Currently, several NGBs report to have adopted or are “using” the ADM. (More on this in a later blog focusing on implementation and accountability.) One NGB in particular should be highlighted for its efforts—USA Hockey.

 USA Hockey is working to develop athletes properly and appropriately from a young age.

USA Hockey is working to develop athletes properly and appropriately from a young age.

USA Hockey, under the leadership of Ken Martel, has been at the forefront of LTAD, beginning with efforts prior to the USOC adoption of the model. In 2009, USA Hockey developed and implemented the ADM, in part to help with retention and developing better players through age-appropriate training and quality coach education. In fact, the vast majority of the information on the ADM comes from USA Hockey itself (see admkids.com).
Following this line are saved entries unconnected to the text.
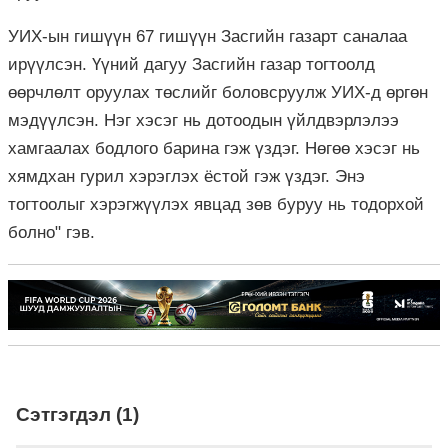
УИХ-ын гишүүн 67 гишүүн Засгийн газарт саналаа
ирүүлсэн. Үүний дагуу Засгийн газар тогтоолд
өөрчлөлт оруулах төслийг боловсруулж УИХ-д өргөн
мэдүүлсэн. Нэг хэсэг нь дотоодын үйлдвэрлэлээ
хамгаалах бодлого барина гэж үздэг. Нөгөө хэсэг нь
хямдхан гурил хэрэглэх ёстой гэж үздэг. Энэ
тогтоолыг хэрэгжүүлэх явцад зөв буруу нь тодорхой
болно" гэв.
Сэтгэгдэл (1)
More recent attention on LTAD (or ADM) among U.S. NGBs has come from soccer. This past year the U.S. Men’s National Team missed qualifying for the World Cup and the ensuing headlines such as “Until youth soccer is fixed, US men’s national team is destined to fail” and “Is youth soccer training to blame for American team’s failure to qualify for the World Cup?” began to appear. Similar to USA Hockey, many soccer organizations have subscribed to a player development model. However, as we will discuss in an upcoming article, having a LTAD model and successfully implementing and holding stakeholders accountable to the model are two separate things.

 

Volt Partner, NSCA, Weighs in on LTAD

At about the time the Balyi model was gaining attention worldwide and particularly in the UK, scholars in youth athletic development and strength & conditioning began to critically evaluate the Balyi LTAD model. In 2011, a paper published in the Journal of Sports Sciences raised attention to a number of issues with the model and are summarized below:

•    The model is only one-dimensional, that being physiological there is a lack of empirical evidence upon which the model is based, particularly related to “windows of opportunity” which are ages in which certain training can accelerate and enhance physical development
•    Interpretations of the model are restricted because the data on which it is based rely on questionable assumptions and erroneous methodologies
•    It is a generic model rather than an individualized plan for athletes

This 2011 paper was followed by two additional papers in 2015, which were key to the writing of the NSCA position stand on LTAD. The key tenets to the NSCA position stand are the 10 pillars—shown here in this infographic (or visit Yann Le Meur’s website to view the graphic):

 Infographic Credit: Yann Le Meur, Ph.D.

Infographic Credit: Yann Le Meur, Ph.D.

 

The Takeaway

The good news is that there is a lot of talk, discussion, and attention on the issues of youth sports that can be resolved by LTAD. Now, it is time to take action in your club, school and community. This article provided a definition and history of LTAD and begins a series that will focus on various aspects of LTAD and hopefully educate and inspire you to implement strategies to help young people realize their full athletic potential—and utilize sport as a path toward an active and healthy lifestyle, from cradle to grave.

 

“We can say with some assurance that, although children may be the
victims of fate, they will not be the victims of our neglect.”